As the harvest season ends and winter looms ever near, the Celts believed that this transition between seasons opened a bridge between the living and the dead. It is thought that the winter cold and higher death rates contributed to this blurring of life and death. The Celtic festival Samhain moved people to wear costumes to ward off ghosts that roamed the earth, brought trouble, and even served as harbingers of death.
As Romans later conquered much of the Celtic land, their festival (Feralia) which commemorated the dead, came to blend with the Celtic Samhain. Much later, with the spread of Catholicism, the Church drafted their own day of remembrance to honor martyrs, saints, and the dead on All Souls Day, All Saints Day, and All Hallows Eve.

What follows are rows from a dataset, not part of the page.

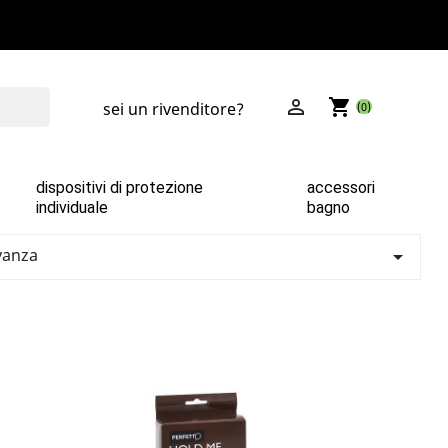

shopping_cart
sei un rivenditore?
(0)
dispositivi di protezione
accessori
individuale
bagno
vanza


Despite the watered down, consumer version in America today, Halloween is still fundamentally about blurred boundaries and remembering the dead. No matter how you celebrate—whether you dress up to ward off ghosts or partake in a vegetarian feast by the light of a bonfire—we should honor the origins of our favorite horror holiday.

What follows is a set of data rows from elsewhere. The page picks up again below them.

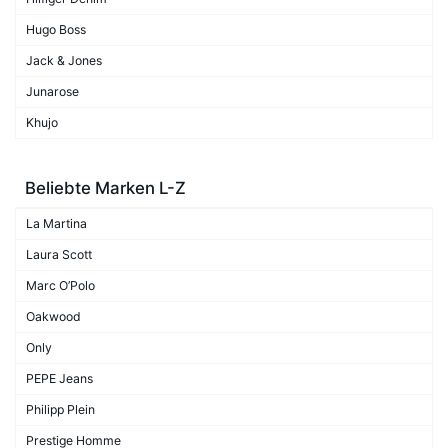
Hugo Boss
Jack & Jones
Junarose
Khujo
Beliebte Marken L-Z
La Martina
Laura Scott
Marc O’Polo
Oakwood
Only
PEPE Jeans
Philipp Plein
Prestige Homme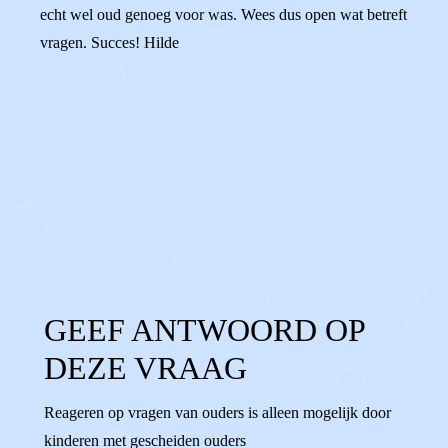
echt wel oud genoeg voor was. Wees dus open wat betreft
vragen. Succes! Hilde
0
0
Reageer
GEEF ANTWOORD OP
DEZE VRAAG
Reageren op vragen van ouders is alleen mogelijk door
kinderen met gescheiden ouders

Join me in commemorating Halloween in true horror film fashion by remembering some of our dearly departed.
Ann Radcliffe (1764-1823): It is impossible to talk about horror without paying homage to the gothic literature of the 18th Century. While Horace Walpole is often credited with the first Gothic novel (The Castle of Otranto), women have undoubtedly been a force in Gothic literature from the beginning. Most notable was Ms. Radcliffe, who contributed (especially in The Mysteries of Udolpho, in 1794) to many of the tense and tender structures that are still used in horror in the early 21st century (such as Crimson Peak).

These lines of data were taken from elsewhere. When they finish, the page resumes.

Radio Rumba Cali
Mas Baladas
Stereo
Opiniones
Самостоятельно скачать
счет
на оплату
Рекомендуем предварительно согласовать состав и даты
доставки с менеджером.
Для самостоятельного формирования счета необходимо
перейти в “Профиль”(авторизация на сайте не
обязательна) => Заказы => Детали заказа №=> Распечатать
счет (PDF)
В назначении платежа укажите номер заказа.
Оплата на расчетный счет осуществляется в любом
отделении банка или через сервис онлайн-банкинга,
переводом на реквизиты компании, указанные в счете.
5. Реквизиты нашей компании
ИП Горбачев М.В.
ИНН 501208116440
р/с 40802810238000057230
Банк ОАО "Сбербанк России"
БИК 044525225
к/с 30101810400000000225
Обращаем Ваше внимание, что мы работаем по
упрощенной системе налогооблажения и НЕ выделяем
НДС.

Mary Shelley (1797-1851): What better way to continue things than with one of the women who breathed life into the gothic horror that still lives today. Ms. Shelley brought us the timeless story of Frankenstein and his monstrous creation, of which we will see yet another mutation in 2015’s Victor Frankenstein. She reminds us that power is a state of mind, “Beware; for I am fearless, and therefore powerful.”
Tod Browning (1880-1962): From carnival barker to revered director, Mr. Browning spanned the silent era into the talkies and brought us such pivotal works as Dracula (1931) and Freaks (1932) and worked with other fallen greats such as Bela Lugosi.
Lon Chaney (1983-1930): “The Man of a Thousand Faces,” and also considered one of the most versatile actors of early cinema, Mr. Chaney and his son offer us a legacy of groundbreaking creativity and an ability to utilize make up and their bodies to twist and contort into the most believable and grotesque creatures of the times. Most often remembered for Hunchback of Notre Dame (1923) and Phantom of the Opera (1925).
James Whale (1889-1957): Creator of classic horror films such as Frankenstein (1931), Bride of Frankenstein (1935), and The Invisible Man (1933), he worked alongside of Boris Karloff and Elsa Lanchester.
Alfred Hitchcock (1899-1980): “The Master of Suspense” and genius creator of such wit and witticisms as “Seeing a murder on television… can help work off one’s antagonisms. And if you haven’t any antagonisms, the commercials will give you some,” as well as, “I have a perfect cure for a sore throat: cut it.” Mr. Hitchcock brought us the greats Rear Window (1954), Vertigo (1958), Psycho (1960), and The Birds (1963).
Gloria Holden (1903-1991) was the baddest leading lady in horror. She took the reins in Dracula’s Daughter (1936) and never let go. Combining repulsiveness with allure, her representation of Countess Zaleska brought to the screen American anxieties over female sexuality and the “New Woman.”
Vincent Price (1911-1993): Most noted by the younger generations for his haunting laugh, Mr. Price’s legacy runs much deeper than the Michael Jackson Thriller video. Vincent was noted for his roles in House of Wax (1953) and House on Haunted Hill (1959).
Zelda Rubinstein (1933-2010) played one of the most memorable characters in recent horror history as she adeptly portrayed Tangina Barrons in the Poltergeist films. Close to my heart as a Pennsylvania native and animal rights activist, Ms. Rubinstein survived beyond her younger co-star Heather O’Rouke (1975-1988).
Wes Craven (1939-2015): Horror royalty and creative genius who brought us the Nightmare on Elm Street films, People under the Stairs (1991), and The Last House on the Left (1972), Mr. Craven left us too soon. While he left a living legacy of film, he also left a hole in our hearts.
I hope you enjoyed this list, and I hope that you take the time to remember those whom you have equally loved and lost. While candy and costumes are AMAZING, I hope we can light a candle this Halloween and show a little reverence for the dead.